It's fiand four more characters:

它fi和另外四个字符：

grep '^fi....$'

or shorter

或更短

grep '^fi.\{4\}$'

or

或者

grep -E '^fi.{4}$'

$matches at the end of line.

$匹配行尾。

Solution:

解决方案：

cat wordlist | grep -e "^fi.{4}$"

Your try:

你的尝试：

cat wordlist | grep -e "^fi{6}"

This means f and i six times, the dot added above means any charater, so it's fi and any character 4 times. I've also put an $ to mark the end of the line.

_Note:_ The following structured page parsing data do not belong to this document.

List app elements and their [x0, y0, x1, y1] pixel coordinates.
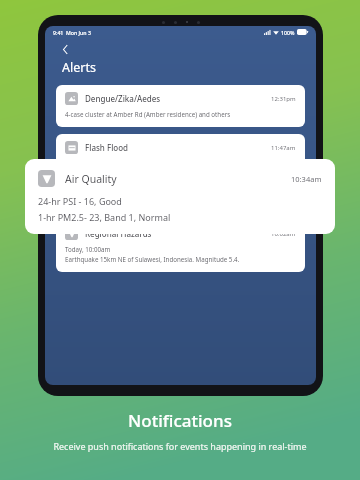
staticText: 9:41 Mon Jun 3	[53, 29, 91, 36]
button[interactable]: Dengue/Zika/Aedes	[56, 85, 305, 127]
staticText: 12:31pm	[271, 95, 296, 103]
button[interactable]: Flash Flood	[56, 134, 305, 176]
staticText: Dengue/Zika/Aedes	[85, 93, 161, 104]
staticText: 1-hr PM2.5- 23, Band 1, Normal	[38, 211, 171, 223]
staticText: Receive push notifications for events ha…	[53, 440, 307, 452]
staticText: 11:47am	[271, 144, 296, 152]
staticText: Regional Hazards	[85, 228, 152, 239]
staticText: 10:34am	[291, 174, 322, 184]
staticText: Air Quality	[65, 172, 117, 186]
staticText: Notifications	[128, 409, 232, 432]
staticText: Alerts	[62, 59, 96, 76]
staticText: 10:02am	[271, 230, 296, 238]
staticText: Today, 10:00am	[65, 245, 111, 253]
staticText: 4-case cluster at Amber Rd (Amber reside…	[65, 110, 231, 118]
button[interactable]: Back	[57, 41, 73, 57]
staticText: 24-hr PSI - 16, Good	[38, 195, 122, 207]
staticText: Earthquake 15km NE of Sulawesi, Indonesi…	[65, 255, 240, 263]
button[interactable]: Air Quality	[25, 159, 335, 234]
staticText: Flash Flood	[85, 142, 129, 153]
button[interactable]: Regional Hazards	[56, 220, 305, 272]
staticText: 100%	[281, 29, 295, 36]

这意味着 f 和 i 六次，上面添加的点表示任何字符，所以它是 fi 和任何字符 4 次。我还放了一个 $ 来标记该行的结尾。

Try this:

尝试这个：

grep -P "^fi.{4,}"

Note that since you already have "fi", you only need at least 4 more characters.

请注意，由于您已经有了“fi”，因此您只需要至少 4 个字符。

.denotes any character, and {4,}is to match that character 4 or more times.

.表示任何字符，并且{4,}要匹配该字符 4 次或更多次。

If you write grep -e "^fi{6}"as you did in your example, you're trying to match strings beginning with f, followed by 6 is.

如果您grep -e "^fi{6}"像在示例中那样编写，您将尝试匹配以 开头f，后跟 6i秒的字符串。